Given the severity of change to the target firm, shareholders will have the right to vote as to whether or not the transaction should proceed. See N.Y. Business Corporation Law § 903. The vote for a merger is typically a vote requiring the approval of either a majority or two-thirds of all shares issued and outstanding for the company. See Anderson v. International Minerals & Chemical Corp. 295 NY 343 (N.Y. Ct of App. 1946). It is important to note that in a merger transaction, the shareholders of the surviving corporation do not get to vote on whether or not the transaction is to proceed, as they are not losing their property.

EXAMPLE: Apples Co. and Oranges Inc. have determined that a merger would be in the best interest of both firms. Apples will survive the merger, taking on Oranges' rights and responsibilities. The board of Oranges negotiates with Apples’ board to determine the terms of the deal. Subsequently, the two firms draw up a plan for the merger. Oranges' board then drafts a resolution in support of the merger and distributes it to shareholders along with the plan of merger. At a special meeting called to vote on the transaction, the board recommends the deal to shareholders who then vote for the plan. All along, several shareholders from Apples have objected to the deal. However, their only options in trying to avoid the transaction are to voice their concerns to management or to sell their shares in protest, as they have neither the right to vote on the deal nor any other remedy.

Short-Form Mergers 

In addition to a standard merger, many states allow for what is known as a “Short-Form Merger”. A short-form merger occurs in the case of a parent corporation who is merging with a subsidiary company of its own. The parent company is typically required to have an extremely large stake in the subsidiary – a typical requirement is that the parent own 80% or 90% of each class of stock issued by the subsidiary. See Code of Ala. § 10-2B-11.04.

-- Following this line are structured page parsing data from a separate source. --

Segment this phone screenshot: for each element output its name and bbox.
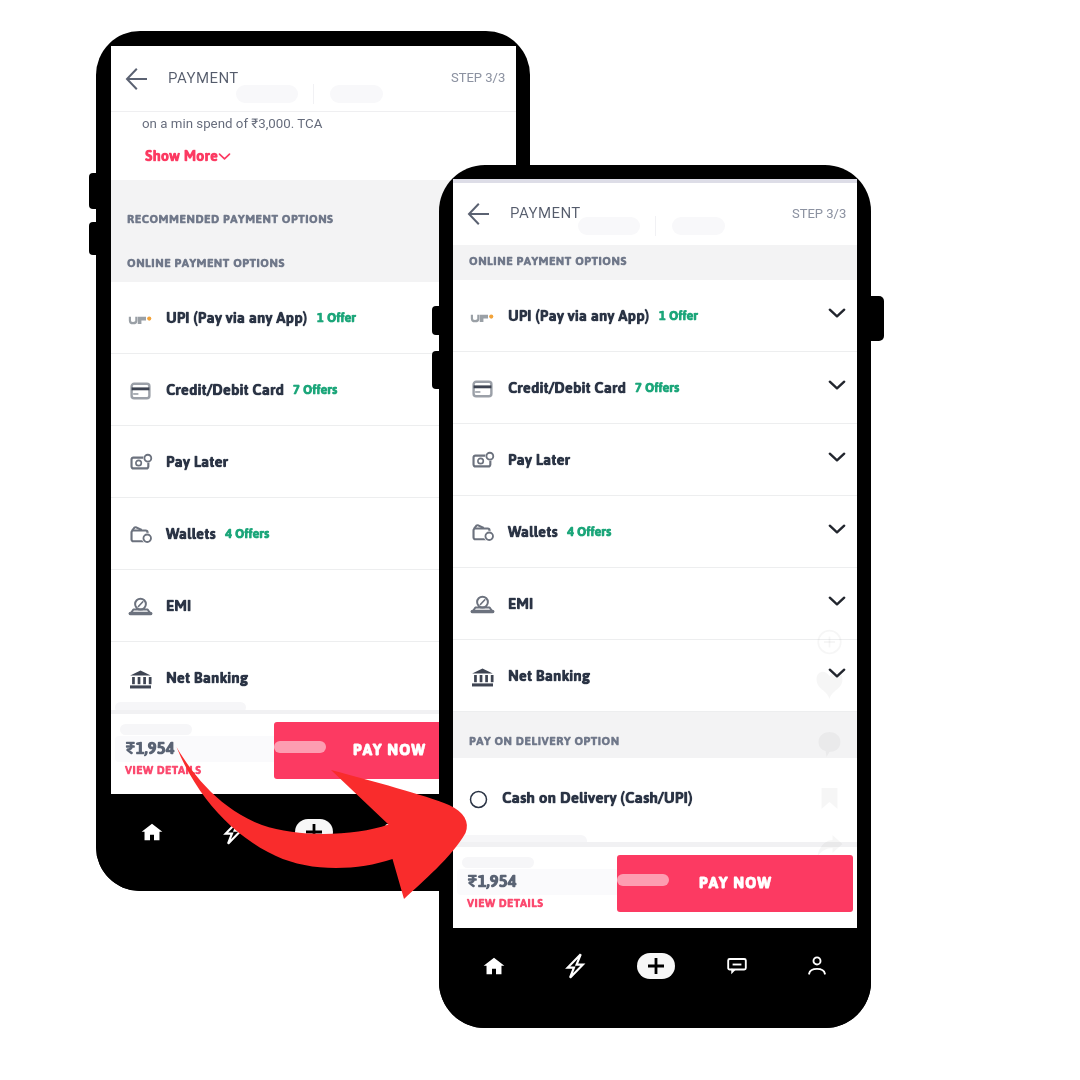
button[interactable]: Home [453, 951, 534, 981]
button[interactable]: Pay Later [111, 426, 516, 498]
button[interactable]: VIEW DETAILS [125, 759, 202, 781]
staticText: PAYMENT [510, 204, 581, 222]
staticText: 1 Offer [317, 305, 357, 330]
staticText: ₹1,954 [467, 865, 517, 897]
button[interactable]: Account [435, 817, 516, 847]
staticText: ₹1,954 [125, 732, 175, 764]
button[interactable]: VIEW DETAILS [467, 892, 544, 914]
button[interactable]: ONLINE PAYMENT OPTIONS [127, 251, 285, 274]
staticText: UPI (Pay via any App) [166, 303, 308, 332]
staticText: PAY NOW [353, 735, 426, 764]
button[interactable]: Back [115, 57, 159, 101]
staticText: Show More [145, 141, 218, 170]
staticText: PAY NOW [699, 868, 772, 897]
staticText: PAY ON DELIVERY OPTION [469, 729, 620, 752]
staticText: Net Banking [508, 661, 590, 690]
staticText: Wallets [508, 517, 558, 546]
button[interactable]: PAY NOW [617, 855, 853, 912]
staticText: EMI [508, 589, 534, 618]
staticText: Wallets [166, 519, 216, 548]
staticText: STEP 3/3 [451, 70, 506, 85]
staticText: Credit/Debit Card [166, 375, 284, 404]
staticText: STEP 3/3 [792, 206, 847, 221]
staticText: PAYMENT [168, 69, 239, 87]
staticText: UPI (Pay via any App) [508, 301, 650, 330]
button[interactable]: Messages [354, 817, 435, 847]
button[interactable]: PAY NOW [274, 722, 504, 779]
button[interactable]: UPI (Pay via any App) [453, 280, 857, 352]
button[interactable]: Credit/Debit Card [111, 354, 516, 426]
button[interactable]: Credit/Debit Card [453, 352, 857, 424]
button[interactable]: Pay Later [453, 424, 857, 496]
staticText: 4 Offers [225, 521, 270, 546]
staticText: EMI [166, 591, 192, 620]
staticText: 1 Offer [659, 303, 699, 328]
staticText: 7 Offers [293, 377, 338, 402]
staticText: Credit/Debit Card [508, 373, 626, 402]
staticText: 4 Offers [567, 519, 612, 544]
button[interactable]: Add [273, 817, 354, 847]
staticText: Cash on Delivery (Cash/UPI) [502, 783, 693, 813]
button[interactable]: Wallets [453, 496, 857, 568]
button[interactable]: Back [457, 192, 501, 236]
button[interactable]: Wallets [111, 498, 516, 570]
button[interactable]: Add [615, 951, 696, 981]
button[interactable]: UPI (Pay via any App) [111, 282, 516, 354]
staticText: Pay Later [166, 447, 229, 476]
button[interactable]: EMI [111, 570, 516, 642]
button[interactable]: Net Banking [453, 640, 857, 712]
button[interactable]: Messages [696, 951, 777, 981]
button[interactable]: Net Banking [111, 642, 516, 714]
button[interactable]: Cash on Delivery (Cash/UPI) [453, 758, 857, 840]
button[interactable]: EMI [453, 568, 857, 640]
staticText: Net Banking [166, 663, 248, 692]
staticText: 7 Offers [635, 375, 680, 400]
button[interactable]: Home [111, 817, 192, 847]
button[interactable]: Show More [145, 141, 231, 170]
button[interactable]: Deals [192, 817, 273, 847]
button[interactable]: RECOMMENDED PAYMENT OPTIONS [127, 207, 334, 230]
staticText: Pay Later [508, 445, 571, 474]
staticText: on a min spend of ₹3,000. TCA [142, 116, 323, 132]
staticText: ONLINE PAYMENT OPTIONS [469, 249, 627, 272]
button[interactable]: Deals [534, 951, 615, 981]
button[interactable]: Account [777, 951, 857, 981]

If both of the above criteria are met, then a short-form merger is allowed. What a short-form merger allows the parent to do is to merge the subsidiary into itself – combining all of its financial statements, legal rights, and business operations – without a vote of the remaining shareholders of the subsidiary. The premise behind the short-form merger is that the parent company owns such a large percentage of the subsidiary, that they have control of the subsidiary. The remaining shareholders in the subsidiary are either holding their shares and fighting the sale just to hold out for more money before selling, or they are simply disinterested in the transaction.

EXAMPLE: Big Co. had invested in Small Time, Inc. largely on the basis of the research that Small Time’s team – consisting of only four people – had been conducting. The terms of the relationship between the two companies was such that Big provided Small with a substantial amount of research funding in exchange for a 90% ownership stake in the firm. After Small Time’s research finally yielded positive results, Big Co. decided to conduct a short-form merger that merged Small Time into Big’s operations. The merger was completed without a vote of Small’s remaining shareholders because of Big’s 90% ownership.

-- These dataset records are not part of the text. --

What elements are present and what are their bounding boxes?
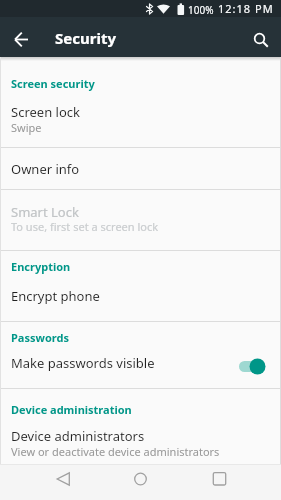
- button[interactable]: Make passwords visible: [0, 343, 281, 388]
- staticText: Encrypt phone: [11, 287, 100, 305]
- button[interactable]: Device administrators: [0, 415, 281, 464]
- button[interactable]: Owner info: [0, 148, 281, 189]
- button[interactable]: Encrypt phone: [0, 276, 281, 321]
- staticText: Device administration: [11, 402, 132, 417]
- staticText: View or deactivate device administrators: [11, 444, 220, 459]
- button[interactable]: [8, 17, 36, 57]
- staticText: Encryption: [11, 259, 71, 274]
- button[interactable]: Smart Lock: [0, 190, 281, 250]
- button[interactable]: [126, 464, 156, 500]
- staticText: Screen security: [11, 76, 95, 91]
- staticText: Screen lock: [11, 103, 80, 121]
- staticText: Security: [55, 28, 116, 48]
- staticText: To use, first set a screen lock: [11, 219, 159, 234]
- staticText: Make passwords visible: [11, 354, 155, 372]
- staticText: Swipe: [11, 120, 42, 135]
- button[interactable]: [245, 17, 275, 57]
- staticText: 100%: [188, 3, 214, 17]
- button[interactable]: Screen lock: [0, 92, 281, 147]
- staticText: Owner info: [11, 160, 80, 178]
- staticText: Smart Lock: [11, 203, 79, 221]
- button[interactable]: [48, 464, 78, 500]
- staticText: Passwords: [11, 330, 69, 345]
- staticText: 12:18 PM: [218, 1, 274, 16]
- button[interactable]: [204, 464, 234, 500]
- staticText: Device administrators: [11, 427, 145, 445]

The benefits of a short-form merger to the parent company are obvious. First, the short-form merger allows the parent to save the huge expense that may be required to solicit proxies or votes from the few outstanding shareholders. Additionally, the process can be completed quickly as all that is required is a vote of the parent company’s board and a filing with the state. The requirements to carry out the short form merger vary from state to state, but the common thread is that the merger will certainly be simpler than would be a merger between two unrelated companies. See Cal Corp Code § 1110.

Note, however, that just because a pair of companies merge via a short-form merger (as opposed to a regular merger), that does not change the legal rights or responsibilities of the parent company. The parent still takes on all of the benefits and obligations – including any elements of civil liability – that attach to the now merged subsidiary.